This repository contains a set of macros to set up and run benchmarks for MPI using Criterion. The benchmarks are supposed to run with cargo-mpirun (or just mpiexec). Unfortunately, this means that the benchmarks cannot be implemented on top of Rust's built-in benchmarking framework, because those benchmarks are not compiled into a binary with predictable path. So instead, benchmarks created with these macros are implemented as examples, which are run with cargo-mpirun. The benchmarks accept all the same command line arguments as Criterion, but you need to pass them manually.

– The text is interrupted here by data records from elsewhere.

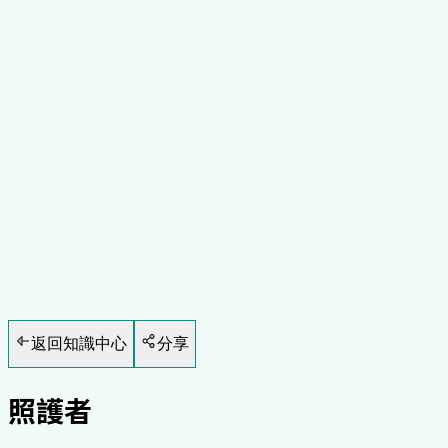
醫療
8
分鐘閱讀
返回知識中心
分享
照護者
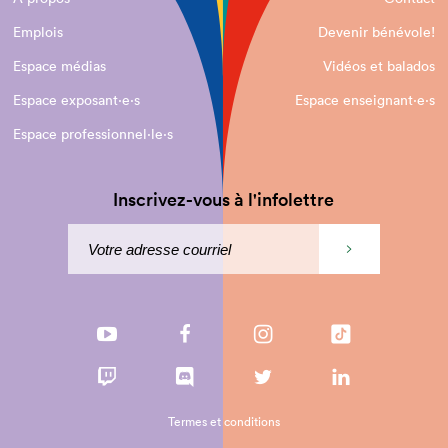
Emplois
Devenir bénévole!
Espace médias
Vidéos et balados
Espace exposant·e⋅s
Espace enseignant·e⋅s
Espace professionnel·le⋅s
Inscrivez-vous à l'infolettre
Termes et conditions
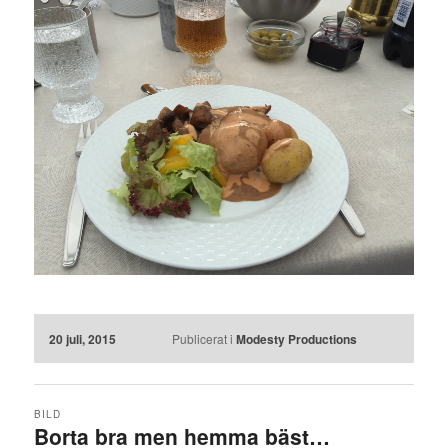
20 juli, 2015
Publicerat i
Modesty Productions
BILD
Borta bra men hemma bäst…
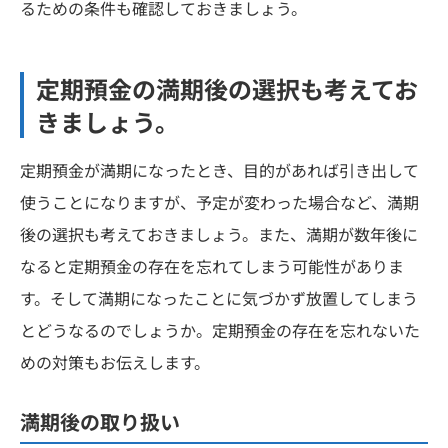
るための条件も確認しておきましょう。
定期預金の満期後の選択も考えてお
きましょう。
定期預金が満期になったとき、目的があれば引き出して
使うことになりますが、予定が変わった場合など、満期
後の選択も考えておきましょう。また、満期が数年後に
なると定期預金の存在を忘れてしまう可能性がありま
す。そして満期になったことに気づかず放置してしまう
とどうなるのでしょうか。定期預金の存在を忘れないた
めの対策もお伝えします。
満期後の取り扱い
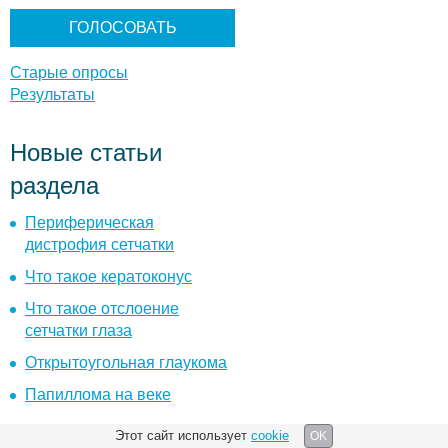
н
т
ы
Старые опросы
Результаты
Новые статьи
раздела
Периферическая
дистрофия сетчатки
Что такое кератоконус
Что такое отслоение
сетчатки глаза
Открытоугольная глаукома
Папиллома на веке
Этот сайт использует
cookie
OK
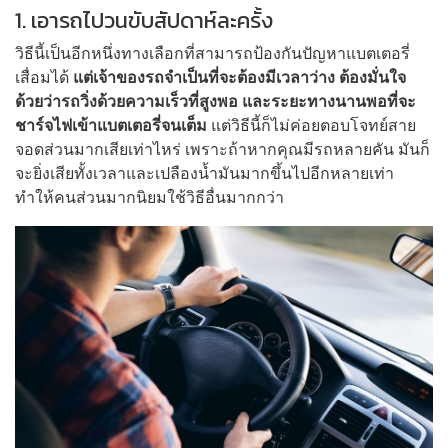
1. เอารถไปวนขับสัปดาห์ละครั้ง
วิธีนี้เป็นอีกหนึ่งทางเลือกที่สามารถป้องกันปัญหาแบตเตอรี่
เสื่อมได้
แต่เจ้าของรถจำเป็นที่จะต้องมีเวลาว่าง ต้องมั่นใจ
ด้วยว่ารถวิ่งด้วยความเร็วที่สูงพอ และระยะทางนานพอที่จะ
ชาร์จไฟเข้าแบตเตอรี่จนเต็ม
แต่วิธีนี้ก็ไม่ค่อยตอบโจทย์สาย
จอดส่วนมากเสียเท่าไหร่ เพราะถ้าหากคุณมีรถหลายคัน มันก็
จะยิ่งเสียทั้งเวลาและเปลืองน้ำมันมากขึ้นไปอีกหลายเท่า
ทำให้คนส่วนมากนิยมใช้วิธีอื่นมากกว่า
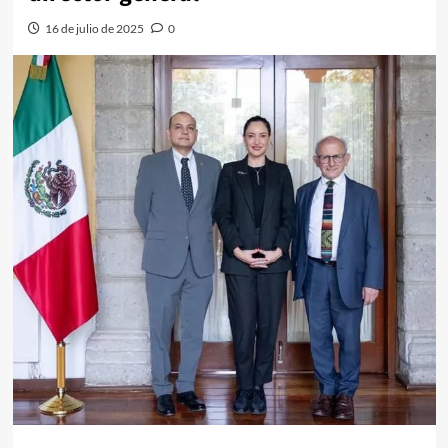
16 de julio de 2025
0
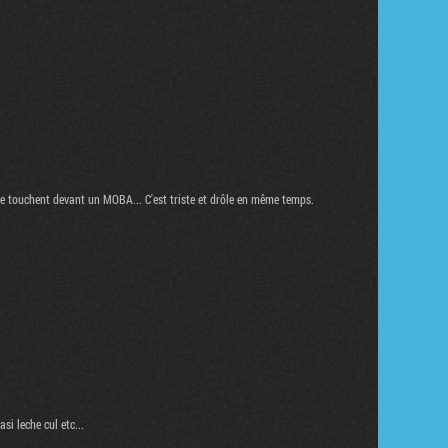
se touchent devant un MOBA... C'est triste et drôle en même temps.
si leche cul etc...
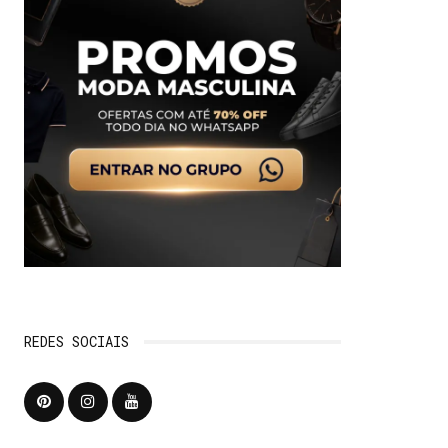
REDES SOCIAIS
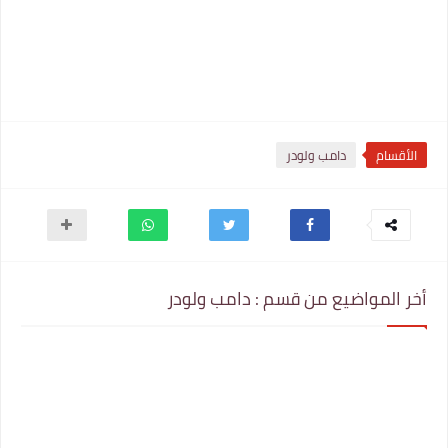
الأقسام
دامب ولودر
أخر المواضيع من قسم : دامب ولودر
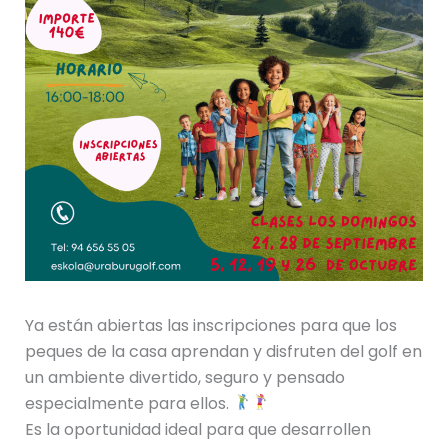
Ya están abiertas las inscripciones para que los
peques de la casa aprendan y disfruten del golf en
un ambiente divertido, seguro y pensado
especialmente para ellos.
Es la oportunidad ideal para que desarrollen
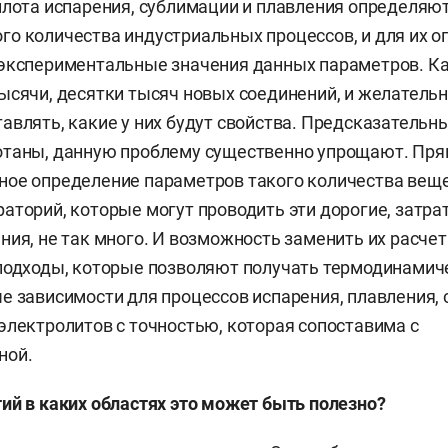
плота испарения, сублимации и плавления определяю
о количества индустриальных процессов, и для их 
 экспериментальные значения данных параметров. К
ысячи, десятки тысяч новых соединений, и желательн
авлять, какие у них будут свойства. Предсказательн
отаны, данную проблему существенно упрощают. Пр
ое определение параметров такого количества веще
аторий, которые могут проводить эти дорогие, затра
ния, не так много. И возможность заменить их расче
подходы, которые позволяют получать термодинамич
е зависимости для процессов испарения, плавления,
электролитов с точностью, которая сопоставима с
ной.
ий в каких областях это может быть полезно?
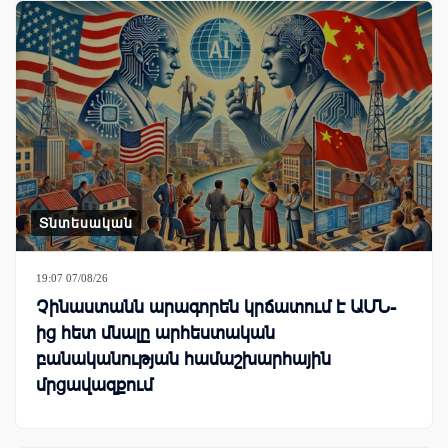
Տնտեսական
19:07 07/08/26
Չինաստանն արագորեն կրճատում է ԱՄՆ-
ից հետ մնալը արհեստական
բանականության համաշխարհային
մրցավազքում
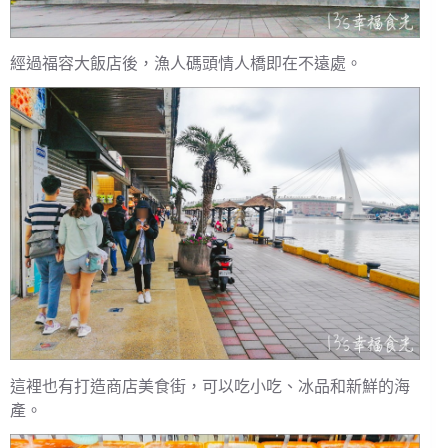
經過福容大飯店後，漁人碼頭情人橋即在不遠處。
這裡也有打造商店美食街，可以吃小吃、冰品和新鮮的海
產。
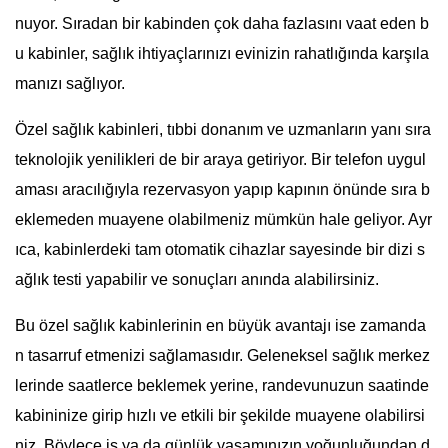
nuyor. Sıradan bir kabinden çok daha fazlasını vaat eden b
u kabinler, sağlık ihtiyaçlarınızı evinizin rahatlığında karşıla
manızı sağlıyor.
Özel sağlık kabinleri, tıbbi donanım ve uzmanların yanı sıra
teknolojik yenilikleri de bir araya getiriyor. Bir telefon uygul
aması aracılığıyla rezervasyon yapıp kapının önünde sıra b
eklemeden muayene olabilmeniz mümkün hale geliyor. Ayr
ıca, kabinlerdeki tam otomatik cihazlar sayesinde bir dizi s
ağlık testi yapabilir ve sonuçları anında alabilirsiniz.
Bu özel sağlık kabinlerinin en büyük avantajı ise zamanda
n tasarruf etmenizi sağlamasıdır. Geleneksel sağlık merkez
lerinde saatlerce beklemek yerine, randevunuzun saatinde
kabininize girip hızlı ve etkili bir şekilde muayene olabilirsi
niz. Böylece iş ya da günlük yaşamınızın yoğunluğundan d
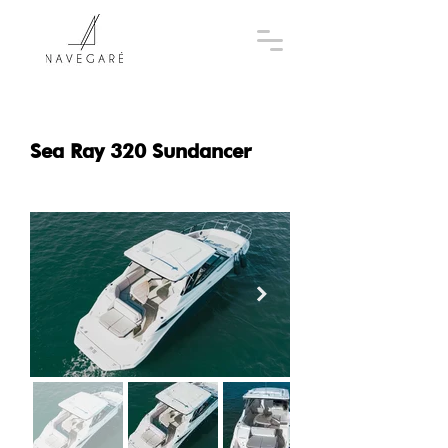
Sea Ray 320 Sundancer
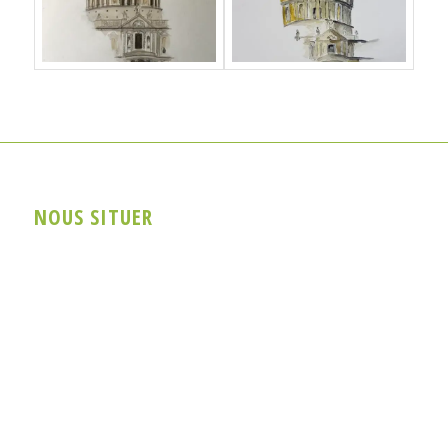
NOUS SITUER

To use the macros, add the following to your Cargo.toml
:
[dependencies]
mpi = { version = "0.7", git = "https://github.com/Cydhra/rsmpi", branch="allow_dyn_comm" }
# snip
[dev-dependencies]
criterion = "0.5"
mpirion = { version = "0.2", git="https://github.com/Cydhra/mpirion" }
The benchmark structure is similar to Criterion's, but you need to use the mpirion
macros instead of criterion
.
Additionally, you need one extra method which contains the MPI calls you want to benchmark.
// This method is only called on the root process and contains the benchmark setup.
// It spawns the child processes which run the kernel and measure the time it takes to
// run the kernel. The times are then send to the root process and passed to criterion.
fn simple_benchmark(c: &mut Criterion, world: &dyn Communicator) {
c.bench_function("prefix-sum", |b| mpirion_bench!(simple_kernel, b, world));
}
// This method is called once per iteration (on each MPI process) and returns the data
// that is passed to the kernel, but is not included in the benchmarked time.
fn setup(comm: &dyn Communicator) -> u64 {
comm.rank() as u64
}
// This method is called once per iteration (on each MPI process) and contains the MPI
// calls you want to benchmark. It is not called on the root process, and the root
// process will not be included in the communicator.
fn simple_kernel(comm: &dyn Communicator, data: &u64) {
let mut recv_buffer = 0u64;
comm.scan_into(data, &mut recv_buffer, SystemOperation::sum());
}
mpirion_kernel!(simple_kernel, setup);
mpirion_group!(benches, simple_benchmark);
mpirion_main!(benches, simple_kernel);
See full example benchmarks in examples/
.
There are two flavors of the macros, one which accepts
benchmarks with input and
one which does not. You can find examples for both.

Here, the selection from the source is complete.